Fig. 3. TmFtsH structure in a symmetric ADP state.

a, b Two views of the overall structure of symmetric protease and ATPases domains. One subunit was colored orange for protease and marine for ATPase, and the rest subunits were colored in gray. ADP molecules are shown as spheres. c–e Three views of the superimposition of the ADP-state structure (colored in the same way as in a and b) with its apo-state crystal structure (PDB code 3KDS, colored in green). Both structures have a six-fold symmetry. The ADP-state structure was colored as in a, and the apo-state structure was colored in green. ADP molecules are shown as sticks. Red arrows indicate the Cα atom positions for measuring the distance between two V235 residues. Blue arrows indicate the loops connecting the protease and ATPase domains. f Superimposition of ADP-state structure and the apo structure for the binding sites as well as their next clockwise neighboring region. Arginine finger residue R318′ is shown as magenta (ADP-state) and green (apo-state). Red arrows indicated the Cα atom positions for measuring distance. Cryo-EM densities for ADP and the R318′ regions were colored as gray and orange isomeshes, respectively.

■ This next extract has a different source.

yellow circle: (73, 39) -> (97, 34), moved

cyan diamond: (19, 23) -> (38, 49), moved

Fig. 4. Structural comparison of ADP-state structure with a substrate loaded yeast homolog structure YME1.

a Top view to show the alignment for the protease domain. YME1 structure (PDB code 6AZ0) is colored in green; ADP-state TmFtsH structure is colored in orange and gray. b Side view to show both protease and ATPase domains. Red arrows indicate the loops connecting the protease and ATPase domains. c Bottom view to show the alignment for the ATPase domains. ADP and ATP molecules are shown as sticks (magenta for TmFtsH and green for YME1). Substrate is colored in black. Colors of the rest structures are the same as those of Fig. 3c–e. A magenta hexagon indicates the center of the symmetric ADP-state hexamer.

Fig. 5. Structural comparison of ADP-state cryo-EM and crystal structures.

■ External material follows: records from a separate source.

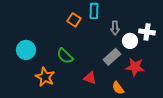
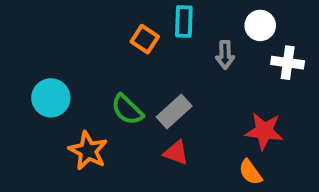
white circle: (130, 41) -> (260, 25), moved
gray rectangle: (112, 57) -> (174, 112), moved
orange semicircle: (118, 88) -> (250, 172), moved

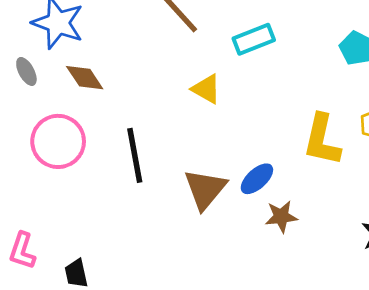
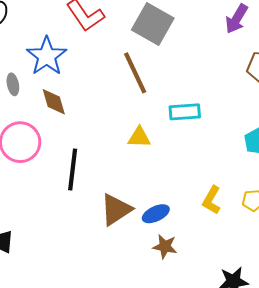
yellow triangle: (206, 89) -> (139, 137), turned -45
yellow L-shape: (322, 140) -> (212, 200), size x0.7

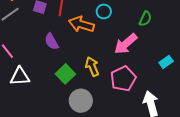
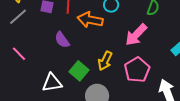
yellow arrow: (92, 67) -> (105, 61), turned -126
white triangle: (20, 76) -> (52, 83), moved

The crystal structure used for comparison is TmFtsH intracellular domains (ATPase and protease) crystallized in a mixed C2/C6 symmetry (PDB code 2CEA). Two views to show the alignments for the protease (a) and ATPase (b) domains. ADP molecules are shown as sticks in cryo-EM structure and spheres in the crystal structure. Colors of the two structures are the same as in Fig. 3c–e. c Bottom view of the ADP-bound crystal structure for the ATPase domains to show the relative separation of ADP (orange spheres for carbon) and arginine finger residue R318 (green spheres for carbon). Circles and rectangular boxes indicate nearby and far away ADP-R318 pairs, respectively. d–f Side-view comparisons of one ADP-state subunit with three non-symmetric equivalents in the crystal structure. ADP molecules are shown as sticks: magenta for cryo-EM structure and green for crystal structure. Red arrows indicate the loops (disordered in the crystal structure) between the protease and ATPase domains.

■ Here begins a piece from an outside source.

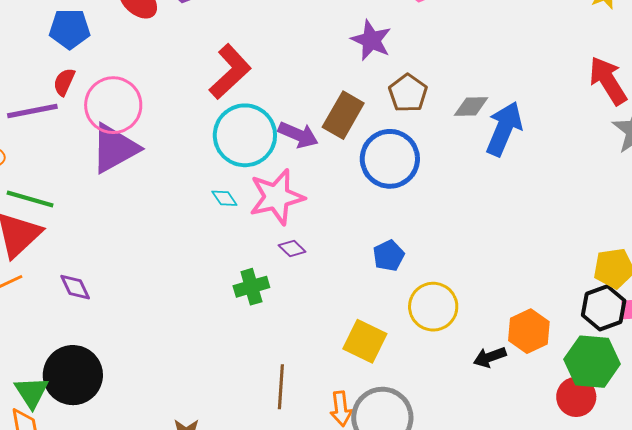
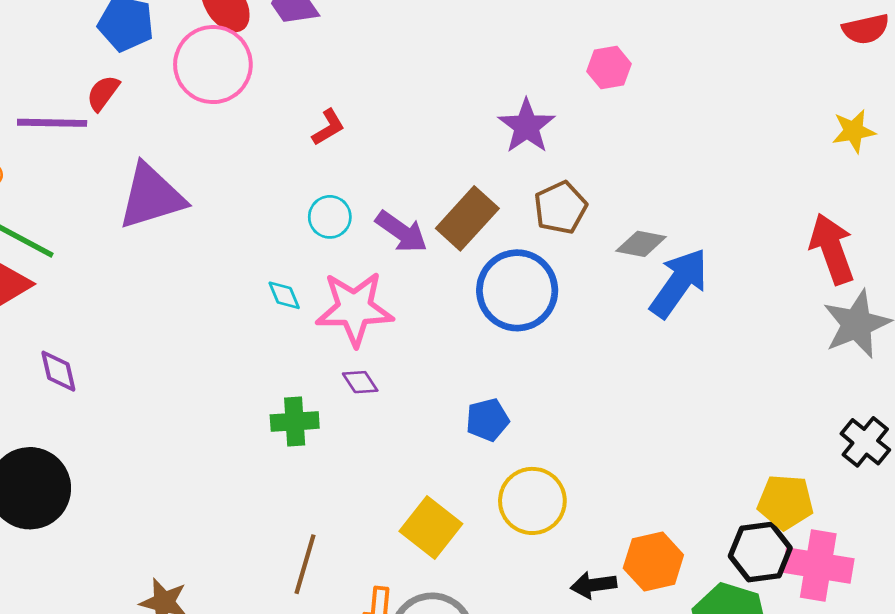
red L-shape: (230, 72) -> (328, 127), size x0.5
pink circle: (113, 105) -> (213, 65), moved
cyan circle: (245, 135) -> (330, 217), size x0.5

Fig. 6. Full-length TmFtsH reconstruction at a low resolution.

a Selected views of 2D class averages showing full-length TmFtsH). b Four views of the reconstructed 3D map colored with local resolutions. c Gold-standard Fourier Shell Correlation. d A full-length TmFtsH model with the transmembrane and periplasmic domains built by AlphaFold. e Fitting of the full-length TmFtsH model into the density map.